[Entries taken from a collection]
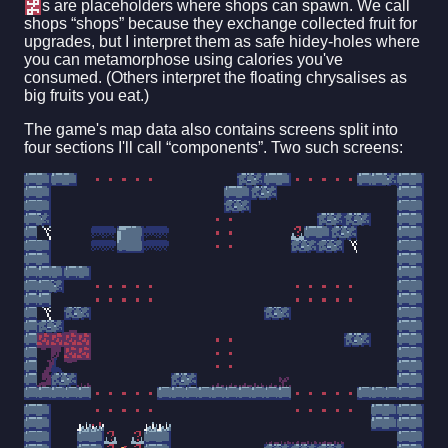
s are placeholders where shops can spawn. We call
shops “shops” because they exchange collected fruit for
upgrades, but I interpret them as safe hidey-holes where
you can metamorphose using calories you've
consumed. (Others interpret the floating chrysalises as
big fruits you eat.)
The game's map data also contains screens split into
four sections I'll call “components”. Two such screens:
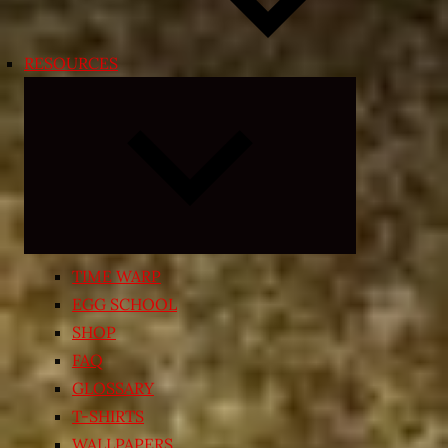
RESOURCES
Expand
child
menu
TIME WARP
EGG SCHOOL
SHOP
FAQ
GLOSSARY
T-SHIRTS
WALLPAPERS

- [Work task]:
Once the pictures are set aside, restate the remaining data above exactly.

- [Result of the exercise]:
s are placeholders where shops can spawn. We call
shops “shops” because they exchange collected fruit for
upgrades, but I interpret them as safe hidey-holes where
you can metamorphose using calories you've
consumed. (Others interpret the floating chrysalises as
big fruits you eat.)
The game's map data also contains screens split into
four sections I'll call “components”. Two such screens:
RESOURCES
Expand
child
menu
TIME WARP
EGG SCHOOL
SHOP
FAQ
GLOSSARY
T-SHIRTS
WALLPAPERS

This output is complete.